What is expected: Your task is to output all the records below, word for word.

Extracted page text data
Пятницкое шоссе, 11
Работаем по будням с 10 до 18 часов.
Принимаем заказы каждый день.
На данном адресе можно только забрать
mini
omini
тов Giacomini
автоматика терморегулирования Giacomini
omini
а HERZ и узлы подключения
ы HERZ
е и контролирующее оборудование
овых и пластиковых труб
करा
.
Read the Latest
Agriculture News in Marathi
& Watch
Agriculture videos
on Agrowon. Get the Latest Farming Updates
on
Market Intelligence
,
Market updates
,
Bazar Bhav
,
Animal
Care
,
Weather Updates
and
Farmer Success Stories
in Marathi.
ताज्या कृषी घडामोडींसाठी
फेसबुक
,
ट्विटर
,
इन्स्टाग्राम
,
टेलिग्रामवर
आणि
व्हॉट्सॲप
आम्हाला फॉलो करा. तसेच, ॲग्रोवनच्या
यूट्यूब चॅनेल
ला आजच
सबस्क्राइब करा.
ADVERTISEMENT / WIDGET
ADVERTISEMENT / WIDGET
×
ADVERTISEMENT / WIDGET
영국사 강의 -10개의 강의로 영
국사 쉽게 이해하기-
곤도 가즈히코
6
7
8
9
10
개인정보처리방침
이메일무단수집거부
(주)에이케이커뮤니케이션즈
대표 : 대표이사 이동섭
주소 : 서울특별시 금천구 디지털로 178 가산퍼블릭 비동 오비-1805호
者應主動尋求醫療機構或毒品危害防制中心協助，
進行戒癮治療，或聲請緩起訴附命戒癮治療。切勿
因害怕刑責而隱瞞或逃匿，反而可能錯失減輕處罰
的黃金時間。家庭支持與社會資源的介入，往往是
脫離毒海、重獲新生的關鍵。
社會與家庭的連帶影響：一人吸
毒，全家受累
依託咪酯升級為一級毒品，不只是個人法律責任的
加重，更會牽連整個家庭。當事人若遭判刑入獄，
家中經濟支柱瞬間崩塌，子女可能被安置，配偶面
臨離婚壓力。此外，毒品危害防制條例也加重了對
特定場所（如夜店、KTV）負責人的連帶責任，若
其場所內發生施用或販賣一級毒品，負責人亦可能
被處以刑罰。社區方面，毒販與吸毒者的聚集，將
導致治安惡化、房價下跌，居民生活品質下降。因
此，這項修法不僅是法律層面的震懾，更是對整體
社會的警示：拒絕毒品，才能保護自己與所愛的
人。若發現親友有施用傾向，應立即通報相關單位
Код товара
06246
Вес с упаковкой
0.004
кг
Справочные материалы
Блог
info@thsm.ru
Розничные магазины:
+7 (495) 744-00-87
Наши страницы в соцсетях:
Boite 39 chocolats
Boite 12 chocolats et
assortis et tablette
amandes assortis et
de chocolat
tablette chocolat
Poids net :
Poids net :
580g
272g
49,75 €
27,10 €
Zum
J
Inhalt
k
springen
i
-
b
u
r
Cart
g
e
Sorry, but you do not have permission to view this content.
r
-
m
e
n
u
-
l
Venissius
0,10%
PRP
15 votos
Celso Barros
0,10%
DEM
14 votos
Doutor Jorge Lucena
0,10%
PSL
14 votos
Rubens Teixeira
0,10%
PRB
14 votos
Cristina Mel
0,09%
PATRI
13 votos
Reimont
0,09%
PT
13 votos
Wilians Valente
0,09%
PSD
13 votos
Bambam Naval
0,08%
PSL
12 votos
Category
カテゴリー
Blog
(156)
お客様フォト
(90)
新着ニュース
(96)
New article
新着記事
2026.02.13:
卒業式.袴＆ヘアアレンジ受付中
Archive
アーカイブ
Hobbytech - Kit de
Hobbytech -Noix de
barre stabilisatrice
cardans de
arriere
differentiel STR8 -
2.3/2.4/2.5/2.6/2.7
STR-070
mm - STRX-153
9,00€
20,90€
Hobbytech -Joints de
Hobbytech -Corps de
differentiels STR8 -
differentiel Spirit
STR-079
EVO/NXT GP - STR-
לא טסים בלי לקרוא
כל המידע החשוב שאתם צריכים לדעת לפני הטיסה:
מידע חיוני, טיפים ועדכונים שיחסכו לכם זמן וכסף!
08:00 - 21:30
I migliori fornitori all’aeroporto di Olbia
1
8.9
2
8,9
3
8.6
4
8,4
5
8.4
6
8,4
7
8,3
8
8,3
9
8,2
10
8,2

The completed task:
Пятницкое шоссе, 11
Работаем по будням с 10 до 18 часов.
Принимаем заказы каждый день.
На данном адресе можно только забрать
mini
omini
тов Giacomini
автоматика терморегулирования Giacomini
omini
а HERZ и узлы подключения
ы HERZ
е и контролирующее оборудование
овых и пластиковых труб
करा
.
Read the Latest
Agriculture News in Marathi
& Watch
Agriculture videos
on Agrowon. Get the Latest Farming Updates
on
Market Intelligence
,
Market updates
,
Bazar Bhav
,
Animal
Care
,
Weather Updates
and
Farmer Success Stories
in Marathi.
ताज्या कृषी घडामोडींसाठी
फेसबुक
,
ट्विटर
,
इन्स्टाग्राम
,
टेलिग्रामवर
आणि
व्हॉट्सॲप
आम्हाला फॉलो करा. तसेच, ॲग्रोवनच्या
यूट्यूब चॅनेल
ला आजच
सबस्क्राइब करा.
ADVERTISEMENT / WIDGET
ADVERTISEMENT / WIDGET
×
ADVERTISEMENT / WIDGET
영국사 강의 -10개의 강의로 영
국사 쉽게 이해하기-
곤도 가즈히코
6
7
8
9
10
개인정보처리방침
이메일무단수집거부
(주)에이케이커뮤니케이션즈
대표 : 대표이사 이동섭
주소 : 서울특별시 금천구 디지털로 178 가산퍼블릭 비동 오비-1805호
者應主動尋求醫療機構或毒品危害防制中心協助，
進行戒癮治療，或聲請緩起訴附命戒癮治療。切勿
因害怕刑責而隱瞞或逃匿，反而可能錯失減輕處罰
的黃金時間。家庭支持與社會資源的介入，往往是
脫離毒海、重獲新生的關鍵。
社會與家庭的連帶影響：一人吸
毒，全家受累
依託咪酯升級為一級毒品，不只是個人法律責任的
加重，更會牽連整個家庭。當事人若遭判刑入獄，
家中經濟支柱瞬間崩塌，子女可能被安置，配偶面
臨離婚壓力。此外，毒品危害防制條例也加重了對
特定場所（如夜店、KTV）負責人的連帶責任，若
其場所內發生施用或販賣一級毒品，負責人亦可能
被處以刑罰。社區方面，毒販與吸毒者的聚集，將
導致治安惡化、房價下跌，居民生活品質下降。因
此，這項修法不僅是法律層面的震懾，更是對整體
社會的警示：拒絕毒品，才能保護自己與所愛的
人。若發現親友有施用傾向，應立即通報相關單位
Код товара
06246
Вес с упаковкой
0.004
кг
Справочные материалы
Блог
info@thsm.ru
Розничные магазины:
+7 (495) 744-00-87
Наши страницы в соцсетях:
Boite 39 chocolats
Boite 12 chocolats et
assortis et tablette
amandes assortis et
de chocolat
tablette chocolat
Poids net :
Poids net :
580g
272g
49,75 €
27,10 €
Zum
J
Inhalt
k
springen
i
-
b
u
r
Cart
g
e
Sorry, but you do not have permission to view this content.
r
-
m
e
n
u
-
l
Venissius
0,10%
PRP
15 votos
Celso Barros
0,10%
DEM
14 votos
Doutor Jorge Lucena
0,10%
PSL
14 votos
Rubens Teixeira
0,10%
PRB
14 votos
Cristina Mel
0,09%
PATRI
13 votos
Reimont
0,09%
PT
13 votos
Wilians Valente
0,09%
PSD
13 votos
Bambam Naval
0,08%
PSL
12 votos
Category
カテゴリー
Blog
(156)
お客様フォト
(90)
新着ニュース
(96)
New article
新着記事
2026.02.13:
卒業式.袴＆ヘアアレンジ受付中
Archive
アーカイブ
Hobbytech - Kit de
Hobbytech -Noix de
barre stabilisatrice
cardans de
arriere
differentiel STR8 -
2.3/2.4/2.5/2.6/2.7
STR-070
mm - STRX-153
9,00€
20,90€
Hobbytech -Joints de
Hobbytech -Corps de
differentiels STR8 -
differentiel Spirit
STR-079
EVO/NXT GP - STR-
לא טסים בלי לקרוא
כל המידע החשוב שאתם צריכים לדעת לפני הטיסה:
מידע חיוני, טיפים ועדכונים שיחסכו לכם זמן וכסף!
08:00 - 21:30
I migliori fornitori all’aeroporto di Olbia
1
8.9
2
8,9
3
8.6
4
8,4
5
8.4
6
8,4
7
8,3
8
8,3
9
8,2
10
8,2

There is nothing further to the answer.